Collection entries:
★ ★ ★ ★ ★ ★ ★

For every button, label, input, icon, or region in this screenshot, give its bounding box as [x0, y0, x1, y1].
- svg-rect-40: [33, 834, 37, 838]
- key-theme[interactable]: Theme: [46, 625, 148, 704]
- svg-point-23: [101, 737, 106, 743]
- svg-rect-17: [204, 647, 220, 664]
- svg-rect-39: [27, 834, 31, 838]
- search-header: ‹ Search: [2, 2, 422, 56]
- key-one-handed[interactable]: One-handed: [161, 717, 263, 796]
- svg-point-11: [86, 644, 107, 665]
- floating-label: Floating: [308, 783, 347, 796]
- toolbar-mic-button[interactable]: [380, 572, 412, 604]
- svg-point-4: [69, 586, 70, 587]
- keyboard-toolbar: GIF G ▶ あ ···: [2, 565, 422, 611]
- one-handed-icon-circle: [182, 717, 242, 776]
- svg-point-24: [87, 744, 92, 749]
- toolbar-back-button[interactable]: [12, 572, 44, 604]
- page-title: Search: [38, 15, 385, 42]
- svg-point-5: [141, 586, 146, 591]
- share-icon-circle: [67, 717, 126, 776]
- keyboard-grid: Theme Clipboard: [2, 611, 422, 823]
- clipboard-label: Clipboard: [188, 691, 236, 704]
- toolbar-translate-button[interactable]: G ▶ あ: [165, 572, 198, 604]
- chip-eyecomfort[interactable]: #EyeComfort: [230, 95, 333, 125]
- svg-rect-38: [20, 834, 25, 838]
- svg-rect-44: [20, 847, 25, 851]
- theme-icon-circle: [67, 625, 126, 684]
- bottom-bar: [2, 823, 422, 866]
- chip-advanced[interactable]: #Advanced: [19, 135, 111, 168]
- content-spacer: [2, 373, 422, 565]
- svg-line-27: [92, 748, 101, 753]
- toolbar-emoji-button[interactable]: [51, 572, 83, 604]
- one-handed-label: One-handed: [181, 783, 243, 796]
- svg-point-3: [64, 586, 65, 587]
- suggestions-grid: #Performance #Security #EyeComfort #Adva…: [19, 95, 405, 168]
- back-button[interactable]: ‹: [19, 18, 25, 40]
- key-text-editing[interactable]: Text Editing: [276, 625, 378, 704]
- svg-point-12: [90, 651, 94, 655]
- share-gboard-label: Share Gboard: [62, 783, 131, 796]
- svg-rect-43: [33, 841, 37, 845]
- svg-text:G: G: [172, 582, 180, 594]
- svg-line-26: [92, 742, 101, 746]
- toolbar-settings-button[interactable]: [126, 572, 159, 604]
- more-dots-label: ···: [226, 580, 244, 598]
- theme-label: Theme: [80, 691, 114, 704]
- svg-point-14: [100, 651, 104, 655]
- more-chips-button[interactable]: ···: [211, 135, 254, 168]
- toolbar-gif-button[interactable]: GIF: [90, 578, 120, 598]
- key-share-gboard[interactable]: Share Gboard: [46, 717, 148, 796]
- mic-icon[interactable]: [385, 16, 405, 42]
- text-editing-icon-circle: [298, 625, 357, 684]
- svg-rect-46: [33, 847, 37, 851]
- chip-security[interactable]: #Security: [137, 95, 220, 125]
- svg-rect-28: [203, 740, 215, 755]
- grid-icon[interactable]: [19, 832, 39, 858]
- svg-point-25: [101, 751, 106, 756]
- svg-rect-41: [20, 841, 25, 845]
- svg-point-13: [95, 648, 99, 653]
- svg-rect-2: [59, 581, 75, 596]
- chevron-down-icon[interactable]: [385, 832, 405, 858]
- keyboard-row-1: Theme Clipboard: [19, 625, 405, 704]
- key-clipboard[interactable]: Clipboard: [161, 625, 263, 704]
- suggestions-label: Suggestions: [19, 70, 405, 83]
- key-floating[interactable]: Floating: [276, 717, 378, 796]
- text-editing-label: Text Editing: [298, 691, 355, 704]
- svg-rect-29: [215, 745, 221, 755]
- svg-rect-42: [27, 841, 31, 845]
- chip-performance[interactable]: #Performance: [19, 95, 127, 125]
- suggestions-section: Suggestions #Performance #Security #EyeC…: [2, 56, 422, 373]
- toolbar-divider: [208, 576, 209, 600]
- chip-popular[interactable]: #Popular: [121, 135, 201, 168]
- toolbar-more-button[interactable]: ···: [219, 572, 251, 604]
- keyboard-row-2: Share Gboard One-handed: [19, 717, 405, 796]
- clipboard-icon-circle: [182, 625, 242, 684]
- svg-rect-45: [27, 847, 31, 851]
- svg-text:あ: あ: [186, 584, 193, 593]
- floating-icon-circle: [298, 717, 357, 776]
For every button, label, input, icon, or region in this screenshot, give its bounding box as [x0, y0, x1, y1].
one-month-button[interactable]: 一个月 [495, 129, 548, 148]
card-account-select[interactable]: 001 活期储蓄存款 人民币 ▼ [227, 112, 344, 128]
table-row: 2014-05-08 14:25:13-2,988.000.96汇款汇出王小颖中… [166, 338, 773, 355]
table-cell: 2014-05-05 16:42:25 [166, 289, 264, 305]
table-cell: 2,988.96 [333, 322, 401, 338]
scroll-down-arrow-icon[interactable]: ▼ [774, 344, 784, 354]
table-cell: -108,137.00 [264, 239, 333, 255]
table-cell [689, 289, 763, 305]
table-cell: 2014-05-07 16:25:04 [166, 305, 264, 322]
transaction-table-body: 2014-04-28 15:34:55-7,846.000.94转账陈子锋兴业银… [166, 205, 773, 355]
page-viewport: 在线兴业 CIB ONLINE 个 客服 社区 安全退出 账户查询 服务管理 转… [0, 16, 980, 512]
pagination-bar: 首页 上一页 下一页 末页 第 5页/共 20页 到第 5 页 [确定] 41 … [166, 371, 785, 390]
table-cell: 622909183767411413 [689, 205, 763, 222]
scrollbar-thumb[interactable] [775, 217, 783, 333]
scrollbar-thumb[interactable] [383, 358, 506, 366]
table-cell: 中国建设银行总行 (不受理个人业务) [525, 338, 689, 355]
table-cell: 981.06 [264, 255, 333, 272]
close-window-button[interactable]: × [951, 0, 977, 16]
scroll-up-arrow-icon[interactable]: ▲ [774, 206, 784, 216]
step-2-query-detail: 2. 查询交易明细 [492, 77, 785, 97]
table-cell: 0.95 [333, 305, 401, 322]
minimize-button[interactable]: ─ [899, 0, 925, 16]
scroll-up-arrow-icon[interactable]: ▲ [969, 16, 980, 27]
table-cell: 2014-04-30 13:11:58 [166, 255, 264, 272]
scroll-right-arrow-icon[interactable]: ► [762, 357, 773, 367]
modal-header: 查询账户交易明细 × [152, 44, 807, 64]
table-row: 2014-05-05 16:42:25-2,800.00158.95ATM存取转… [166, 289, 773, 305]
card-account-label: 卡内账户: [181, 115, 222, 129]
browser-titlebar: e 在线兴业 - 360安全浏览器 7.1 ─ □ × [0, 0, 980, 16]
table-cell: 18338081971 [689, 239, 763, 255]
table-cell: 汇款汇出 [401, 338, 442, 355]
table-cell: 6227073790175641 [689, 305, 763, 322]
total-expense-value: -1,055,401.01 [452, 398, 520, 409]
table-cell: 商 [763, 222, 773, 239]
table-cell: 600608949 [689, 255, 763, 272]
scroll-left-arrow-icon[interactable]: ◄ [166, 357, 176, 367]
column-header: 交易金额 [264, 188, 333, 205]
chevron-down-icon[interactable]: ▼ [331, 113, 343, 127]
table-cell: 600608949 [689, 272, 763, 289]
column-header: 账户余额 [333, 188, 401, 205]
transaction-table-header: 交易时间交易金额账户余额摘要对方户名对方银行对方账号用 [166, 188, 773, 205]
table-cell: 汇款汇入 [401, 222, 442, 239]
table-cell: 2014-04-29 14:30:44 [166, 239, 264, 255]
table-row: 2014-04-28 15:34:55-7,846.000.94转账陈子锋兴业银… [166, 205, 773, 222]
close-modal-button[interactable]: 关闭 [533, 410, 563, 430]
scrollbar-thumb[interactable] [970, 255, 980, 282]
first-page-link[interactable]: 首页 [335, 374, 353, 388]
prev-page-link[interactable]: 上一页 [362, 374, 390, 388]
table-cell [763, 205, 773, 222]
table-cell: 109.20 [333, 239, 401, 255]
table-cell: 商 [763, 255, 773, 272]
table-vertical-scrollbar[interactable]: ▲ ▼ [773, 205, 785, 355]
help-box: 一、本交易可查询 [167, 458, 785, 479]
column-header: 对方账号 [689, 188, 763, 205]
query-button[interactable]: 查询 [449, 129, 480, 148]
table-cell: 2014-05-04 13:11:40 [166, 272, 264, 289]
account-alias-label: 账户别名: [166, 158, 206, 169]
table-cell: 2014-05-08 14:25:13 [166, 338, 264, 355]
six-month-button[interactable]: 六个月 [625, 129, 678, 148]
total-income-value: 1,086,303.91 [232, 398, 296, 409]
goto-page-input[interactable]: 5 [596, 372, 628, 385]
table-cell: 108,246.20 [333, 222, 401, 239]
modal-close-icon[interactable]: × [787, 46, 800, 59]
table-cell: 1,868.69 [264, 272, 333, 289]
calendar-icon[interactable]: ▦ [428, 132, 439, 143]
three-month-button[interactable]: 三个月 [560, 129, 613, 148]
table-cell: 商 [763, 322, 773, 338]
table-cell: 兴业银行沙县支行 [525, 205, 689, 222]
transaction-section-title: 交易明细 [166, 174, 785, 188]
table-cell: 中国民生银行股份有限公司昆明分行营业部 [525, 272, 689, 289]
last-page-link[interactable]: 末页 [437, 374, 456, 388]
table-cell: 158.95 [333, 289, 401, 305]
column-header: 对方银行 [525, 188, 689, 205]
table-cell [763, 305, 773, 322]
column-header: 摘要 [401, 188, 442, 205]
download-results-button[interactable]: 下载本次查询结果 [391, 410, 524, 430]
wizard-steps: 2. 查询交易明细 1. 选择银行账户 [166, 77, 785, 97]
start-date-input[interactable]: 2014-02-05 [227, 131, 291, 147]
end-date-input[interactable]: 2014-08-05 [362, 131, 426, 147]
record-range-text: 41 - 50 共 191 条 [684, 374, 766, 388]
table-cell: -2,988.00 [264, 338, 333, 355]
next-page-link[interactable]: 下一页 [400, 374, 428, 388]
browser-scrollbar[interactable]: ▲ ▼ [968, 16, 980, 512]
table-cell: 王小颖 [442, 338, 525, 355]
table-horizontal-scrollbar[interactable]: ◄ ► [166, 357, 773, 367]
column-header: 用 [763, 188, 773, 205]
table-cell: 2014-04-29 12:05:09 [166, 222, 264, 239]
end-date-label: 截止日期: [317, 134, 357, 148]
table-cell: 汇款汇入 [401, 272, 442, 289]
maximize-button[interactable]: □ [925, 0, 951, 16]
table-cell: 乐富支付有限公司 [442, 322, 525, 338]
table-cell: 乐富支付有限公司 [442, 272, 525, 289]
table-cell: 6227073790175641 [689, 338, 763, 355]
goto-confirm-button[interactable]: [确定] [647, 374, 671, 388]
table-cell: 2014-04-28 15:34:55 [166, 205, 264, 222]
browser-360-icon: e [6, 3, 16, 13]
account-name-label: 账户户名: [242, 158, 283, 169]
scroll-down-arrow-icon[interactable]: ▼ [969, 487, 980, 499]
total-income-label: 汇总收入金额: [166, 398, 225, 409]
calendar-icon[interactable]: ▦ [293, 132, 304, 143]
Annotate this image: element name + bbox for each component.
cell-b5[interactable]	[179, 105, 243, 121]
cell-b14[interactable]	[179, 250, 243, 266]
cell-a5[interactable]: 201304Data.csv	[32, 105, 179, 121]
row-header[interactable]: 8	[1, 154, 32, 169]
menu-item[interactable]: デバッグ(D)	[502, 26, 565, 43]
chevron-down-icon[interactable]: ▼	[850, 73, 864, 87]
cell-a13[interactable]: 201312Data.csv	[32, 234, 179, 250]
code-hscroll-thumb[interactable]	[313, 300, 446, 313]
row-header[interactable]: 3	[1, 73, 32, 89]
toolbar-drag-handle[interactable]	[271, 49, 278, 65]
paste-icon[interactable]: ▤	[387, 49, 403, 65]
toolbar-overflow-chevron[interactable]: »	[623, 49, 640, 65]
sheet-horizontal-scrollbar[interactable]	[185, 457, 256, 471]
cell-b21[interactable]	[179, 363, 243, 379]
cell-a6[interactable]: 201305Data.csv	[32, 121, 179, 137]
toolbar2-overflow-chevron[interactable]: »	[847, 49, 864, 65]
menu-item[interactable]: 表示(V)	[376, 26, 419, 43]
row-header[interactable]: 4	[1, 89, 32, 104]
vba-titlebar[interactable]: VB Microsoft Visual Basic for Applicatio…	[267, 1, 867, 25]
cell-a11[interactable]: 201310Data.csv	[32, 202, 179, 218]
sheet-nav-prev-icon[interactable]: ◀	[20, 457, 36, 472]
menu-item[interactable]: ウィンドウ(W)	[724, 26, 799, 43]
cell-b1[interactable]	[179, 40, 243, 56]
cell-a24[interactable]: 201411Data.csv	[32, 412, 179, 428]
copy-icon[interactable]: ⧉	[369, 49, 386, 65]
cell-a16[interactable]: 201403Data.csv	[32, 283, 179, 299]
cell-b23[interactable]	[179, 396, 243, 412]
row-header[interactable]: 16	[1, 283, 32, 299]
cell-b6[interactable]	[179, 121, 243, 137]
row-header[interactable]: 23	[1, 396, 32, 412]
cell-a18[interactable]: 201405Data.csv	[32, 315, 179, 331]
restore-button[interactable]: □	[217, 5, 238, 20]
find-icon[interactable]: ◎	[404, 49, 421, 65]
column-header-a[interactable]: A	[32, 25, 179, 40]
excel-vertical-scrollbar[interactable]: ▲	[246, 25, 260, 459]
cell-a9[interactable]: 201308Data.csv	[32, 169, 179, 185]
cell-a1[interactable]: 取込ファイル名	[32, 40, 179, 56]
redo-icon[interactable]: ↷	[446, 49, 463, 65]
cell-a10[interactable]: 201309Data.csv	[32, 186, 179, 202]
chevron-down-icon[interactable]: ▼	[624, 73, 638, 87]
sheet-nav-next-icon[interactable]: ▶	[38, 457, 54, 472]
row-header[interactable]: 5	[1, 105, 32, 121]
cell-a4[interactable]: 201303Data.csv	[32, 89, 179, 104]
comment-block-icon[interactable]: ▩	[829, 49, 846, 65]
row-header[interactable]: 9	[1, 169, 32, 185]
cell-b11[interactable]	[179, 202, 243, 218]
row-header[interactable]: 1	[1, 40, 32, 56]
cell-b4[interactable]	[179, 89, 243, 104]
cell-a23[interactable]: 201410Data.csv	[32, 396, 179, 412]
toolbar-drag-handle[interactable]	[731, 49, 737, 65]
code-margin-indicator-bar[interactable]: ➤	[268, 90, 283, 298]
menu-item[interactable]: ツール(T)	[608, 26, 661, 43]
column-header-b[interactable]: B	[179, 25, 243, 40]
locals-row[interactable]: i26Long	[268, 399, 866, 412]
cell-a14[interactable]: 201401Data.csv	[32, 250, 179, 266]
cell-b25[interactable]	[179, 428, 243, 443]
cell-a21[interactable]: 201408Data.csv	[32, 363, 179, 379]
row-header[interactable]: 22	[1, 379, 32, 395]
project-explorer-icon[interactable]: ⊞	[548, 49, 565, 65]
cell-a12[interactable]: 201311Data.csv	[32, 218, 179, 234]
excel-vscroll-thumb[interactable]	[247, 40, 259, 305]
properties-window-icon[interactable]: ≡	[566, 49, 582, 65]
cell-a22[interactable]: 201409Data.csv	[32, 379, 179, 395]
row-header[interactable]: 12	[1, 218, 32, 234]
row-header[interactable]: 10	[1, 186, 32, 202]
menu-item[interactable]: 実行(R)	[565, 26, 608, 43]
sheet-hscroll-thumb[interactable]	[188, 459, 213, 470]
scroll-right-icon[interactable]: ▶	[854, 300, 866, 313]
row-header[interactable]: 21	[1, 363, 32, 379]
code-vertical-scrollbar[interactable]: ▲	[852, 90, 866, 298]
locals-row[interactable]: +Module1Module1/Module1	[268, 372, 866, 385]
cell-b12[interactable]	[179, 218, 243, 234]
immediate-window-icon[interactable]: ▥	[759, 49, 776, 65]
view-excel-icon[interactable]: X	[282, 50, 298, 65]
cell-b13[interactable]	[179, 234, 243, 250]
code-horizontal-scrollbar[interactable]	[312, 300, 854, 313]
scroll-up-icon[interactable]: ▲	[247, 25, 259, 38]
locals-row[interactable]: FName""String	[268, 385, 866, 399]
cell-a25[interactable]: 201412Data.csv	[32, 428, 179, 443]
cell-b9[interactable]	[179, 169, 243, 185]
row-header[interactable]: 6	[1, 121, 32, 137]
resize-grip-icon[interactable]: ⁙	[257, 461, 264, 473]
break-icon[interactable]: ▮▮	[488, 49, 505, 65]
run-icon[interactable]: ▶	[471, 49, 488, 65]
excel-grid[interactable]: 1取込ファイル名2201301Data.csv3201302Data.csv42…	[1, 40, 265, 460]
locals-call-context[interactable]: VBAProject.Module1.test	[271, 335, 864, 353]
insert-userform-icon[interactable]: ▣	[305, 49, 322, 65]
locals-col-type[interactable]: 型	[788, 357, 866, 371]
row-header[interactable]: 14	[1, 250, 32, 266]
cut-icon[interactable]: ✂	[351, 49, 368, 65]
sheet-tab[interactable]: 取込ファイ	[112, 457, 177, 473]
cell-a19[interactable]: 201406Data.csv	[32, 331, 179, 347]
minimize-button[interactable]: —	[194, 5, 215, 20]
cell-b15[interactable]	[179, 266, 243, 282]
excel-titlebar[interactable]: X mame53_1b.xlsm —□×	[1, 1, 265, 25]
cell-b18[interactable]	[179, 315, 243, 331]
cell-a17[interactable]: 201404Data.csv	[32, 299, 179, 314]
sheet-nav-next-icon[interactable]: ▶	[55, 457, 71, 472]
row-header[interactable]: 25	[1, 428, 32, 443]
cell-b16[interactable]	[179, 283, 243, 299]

★ ★ ★ ★ ★ ★ ★

Goal of the exercise :: Show the lines of the data that hold the word "circle".

Task response ::
- one-handed-icon-circle: [182, 717, 242, 776]
- share-icon-circle: [67, 717, 126, 776]
- theme-icon-circle: [67, 625, 126, 684]
- text-editing-icon-circle: [298, 625, 357, 684]
- clipboard-icon-circle: [182, 625, 242, 684]
- floating-icon-circle: [298, 717, 357, 776]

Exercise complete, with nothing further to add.